Logging of "heap allocated" events is racy
While working on !1603 (closed) I encountered the following race:
WARNING: ThreadSanitizer: data race (pid=19339)
Read of size 8 at 0x7b1400000058 by main thread (mutexes: write M13):
#0 hasRoomForEvent rts/eventlog/EventLog.c:1357 (cgrun065+0x000000742d9b)
#1 ensureRoomForEvent rts/eventlog/EventLog.c:1378 (cgrun065+0x000000742d9b)
#2 postHeapEvent rts/eventlog/EventLog.c:890 (cgrun065+0x000000742d9b)
#3 traceHeapEvent_ rts/Trace.c:331 (cgrun065+0x00000073cb3f)
#4 traceEventHeapAllocated rts/Trace.h:720 (cgrun065+0x00000075af46)
#5 calcTotalAllocated rts/sm/Storage.c:1194 (cgrun065+0x00000075af46)
#6 stat_endGC rts/Stats.c:337 (cgrun065+0x000000735951)
#7 GarbageCollect rts/sm/GC.c:862 (cgrun065+0x00000074db5b)
#8 scheduleDoGC rts/Schedule.c:1806 (cgrun065+0x00000072e9b7)
#9 schedule rts/Schedule.c:552 (cgrun065+0x00000072fbf7)
#10 scheduleWaitThread rts/Schedule.c:2549 (cgrun065+0x00000073265d)
#11 rts_evalLazyIO rts/RtsAPI.c:530 (cgrun065+0x00000077a521)
#12 hs_main rts/RtsMain.c:72 (cgrun065+0x000000729eb5)
#13 main <null> (cgrun065+0x000000414199)

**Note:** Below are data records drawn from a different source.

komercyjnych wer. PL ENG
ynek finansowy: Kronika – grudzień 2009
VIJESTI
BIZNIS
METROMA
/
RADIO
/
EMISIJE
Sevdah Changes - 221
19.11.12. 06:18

Previous write of size 8 at 0x7b1400000058 by thread T4:
#0 postWord8 rts/eventlog/EventLog.c:142 (cgrun065+0x000000745d34)

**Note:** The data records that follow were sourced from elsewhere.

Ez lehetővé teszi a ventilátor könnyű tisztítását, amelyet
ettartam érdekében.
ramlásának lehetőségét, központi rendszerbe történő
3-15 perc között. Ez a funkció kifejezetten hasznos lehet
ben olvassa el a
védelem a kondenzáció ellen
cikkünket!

#1 postWord16 rts/eventlog/EventLog.c:147 (cgrun065+0x000000745d34)
#2 postEventTypeNum rts/eventlog/EventLog.c:189 (cgrun065+0x000000745d34)
#3 postEventHeader rts/eventlog/EventLog.c:220 (cgrun065+0x000000745d34)

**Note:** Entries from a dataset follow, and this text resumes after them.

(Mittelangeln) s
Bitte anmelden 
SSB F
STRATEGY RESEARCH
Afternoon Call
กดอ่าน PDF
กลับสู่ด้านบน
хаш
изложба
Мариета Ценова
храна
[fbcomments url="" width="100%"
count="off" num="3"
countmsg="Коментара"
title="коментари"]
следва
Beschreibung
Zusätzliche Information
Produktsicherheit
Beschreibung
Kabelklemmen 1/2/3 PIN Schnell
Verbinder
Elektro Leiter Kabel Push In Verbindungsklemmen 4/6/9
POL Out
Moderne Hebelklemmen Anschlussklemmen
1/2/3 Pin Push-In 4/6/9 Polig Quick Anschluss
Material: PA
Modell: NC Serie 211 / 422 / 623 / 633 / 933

#4 postEvent rts/eventlog/EventLog.c:1012 (cgrun065+0x000000745d34)
#5 traceGcEvent_ rts/Trace.c:303 (cgrun065+0x00000073cacf)
#6 traceEventGcIdle rts/Trace.h:654 (cgrun065+0x00000074b6bd)
#7 scavenge_until_all_done rts/sm/GC.c:1111 (cgrun065+0x00000074b6bd)
#8 gcWorkerThread rts/sm/GC.c:1164 (cgrun065+0x00000074eeb0)
#9 yieldCapability rts/Capability.c:899 (cgrun065+0x000000724721)
#10 scheduleYield rts/Schedule.c:681 (cgrun065+0x00000073016a)
#11 schedule rts/Schedule.c:295 (cgrun065+0x00000073016a)
#12 scheduleWorker rts/Schedule.c:2566 (cgrun065+0x0000007326ce)
#13 workerStart rts/Task.c:445 (cgrun065+0x0000007393b5)
#14 <null> <null> (libtsan.so.0+0x000000028d5b)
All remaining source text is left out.